Craig Nichol (35) conceded yesterday he "probably shouldn't have had breakfast, and just got going," when wife Sarah (32) went into labour with their second child on July 30.
She was surprised to find her husband having a cup of coffee and toast after her labour started, Mrs Nichol said, but she had already had some false starts and when she felt something happening about 5am they both thought it might be another false alarm.
However, an hour later it was clear it was the real thing and, leaving son Robbie (3) at home with an aunt, the couple started the hour-long journey to Dunedin.
Heavy fog hampered progress around Clarks Junction, but when Mrs Nichol started getting "a bit more serious" at Outram, Mr Nichol said he decided "to go as fast as I possibly could".

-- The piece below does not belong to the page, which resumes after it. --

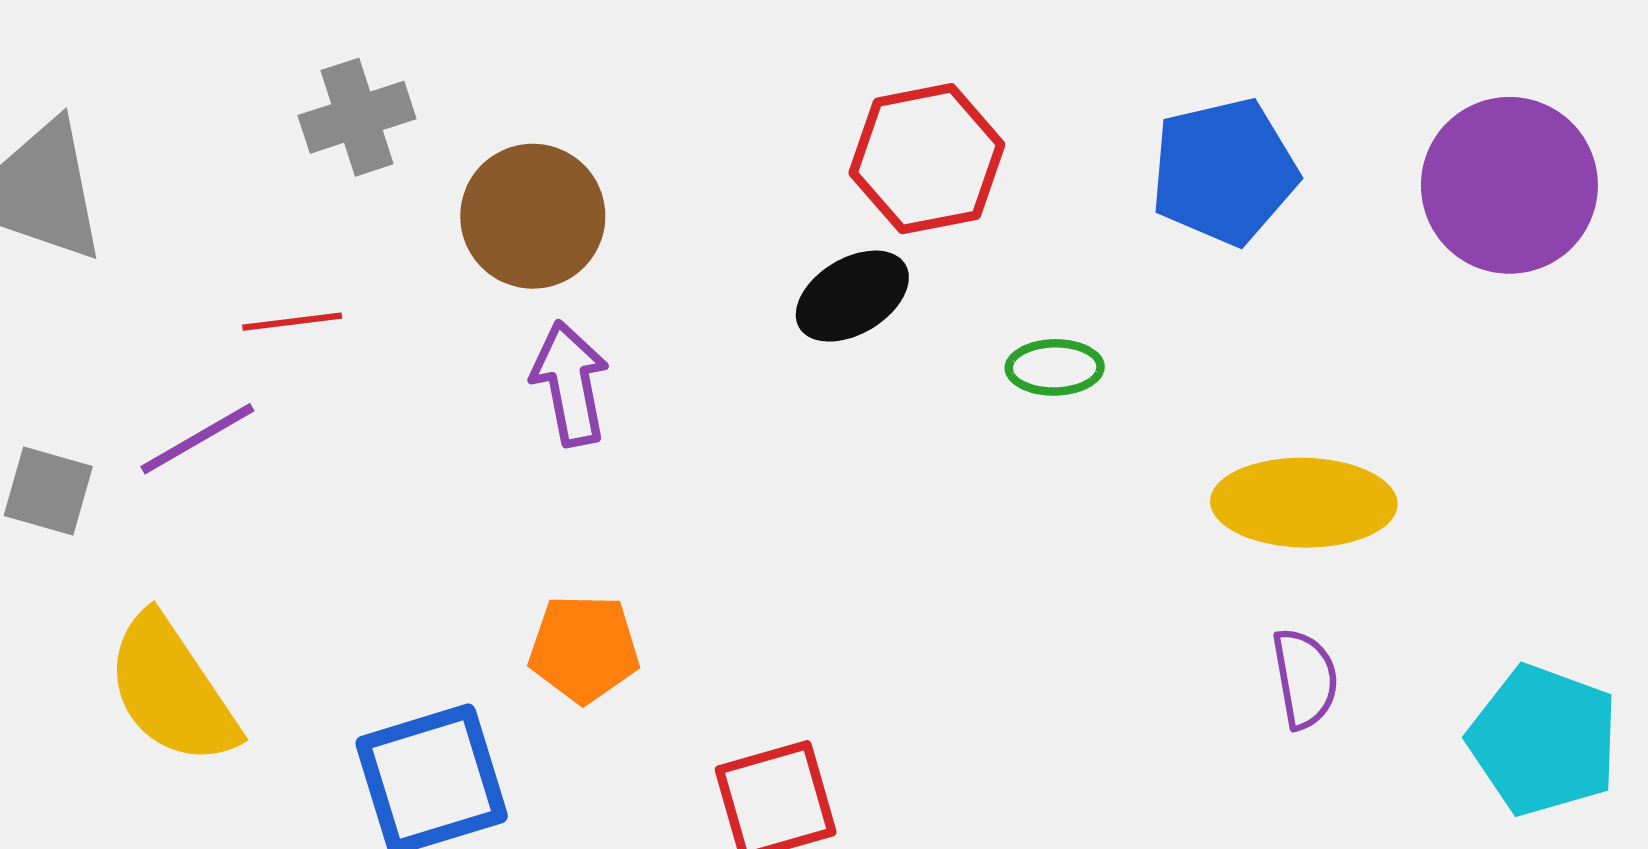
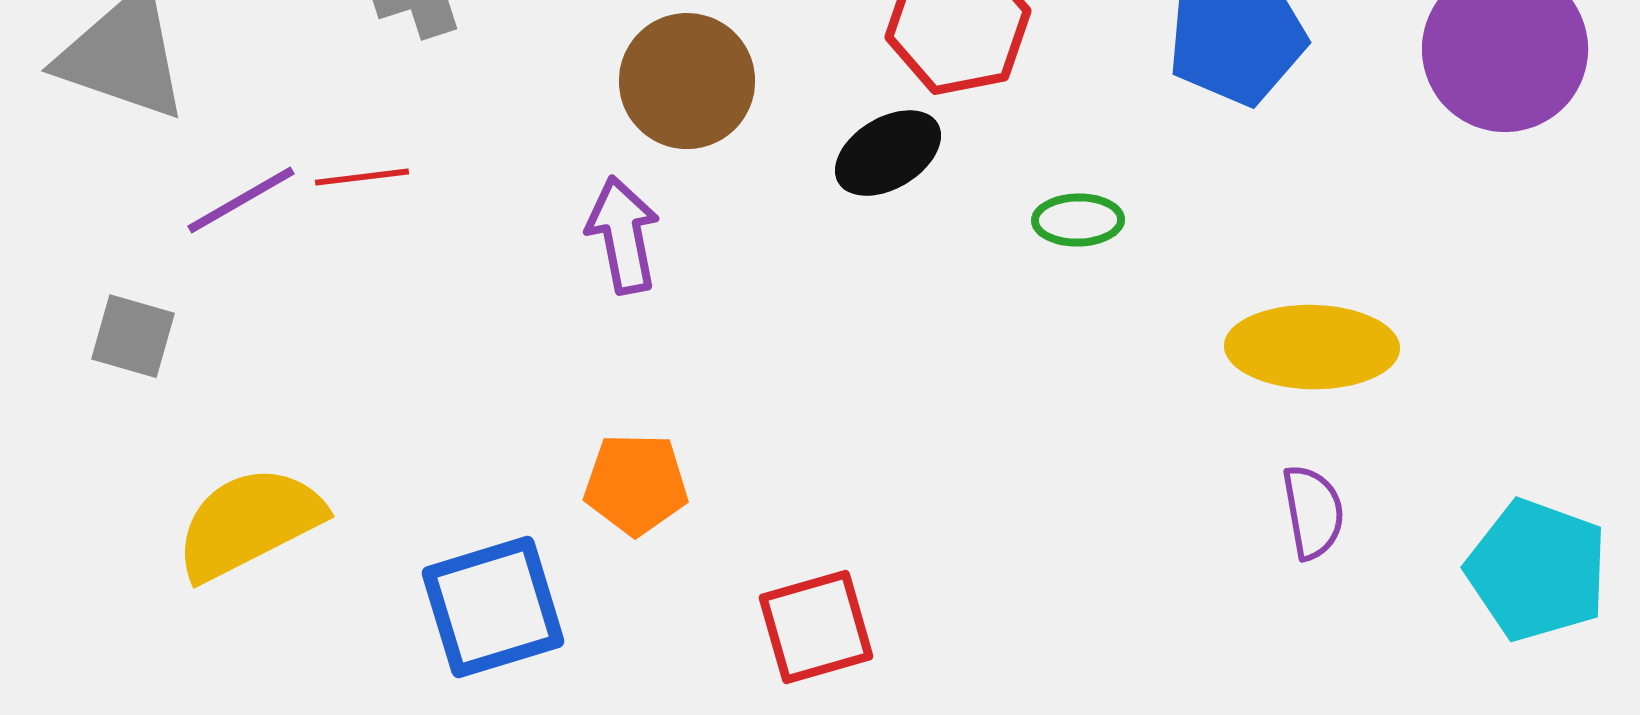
brown circle: (533, 216) -> (687, 81), moved
purple line: (197, 439) -> (241, 200), moved
yellow semicircle: (172, 690) -> (249, 523), turned 97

But it was not quite fast enough.
Baby George was born in the back seat of the Falcon at 7.05am, at the corner of Stuart and London Sts in Dunedin - about half a kilometre from the hospital.
"I said: 'Stop, I've had it'," Mrs Nichol said.
"[Craig] said 'What?', pulled over, came running around the car and kind of untangled us."
Mrs Nichol had not been sure how far advanced her labour was so had not told her husband too much because she did not want to panic him.
"I still thought we'd make it."
The couple's midwife, Mary Ritchie, had given them some instructions on what to do if the baby was born in the car, she said.
Their only concern had been if the baby needed his airways cleared or any other emergency that required equipment they did not have with them, but he cried immediately, to their relief.
They bundled him up in some towels and drove straight to the emergency department, where Mr Nichol told a nurse his wife had just had a baby in the car.
"She said 'You seem very calm' and I said 'Well, [my wife's] the one that's had the baby'."
Mrs Nichol said while it was a terrible experience at the time, she was relieved it went quickly and she was not in labour for hours.
As for the baby's name - George Raymond Stuart Nichol - "They are all family names, but we were humming and hawing about Stuart.
"We wondered if three was too many names, but when he was born in Stuart St, that sealed it."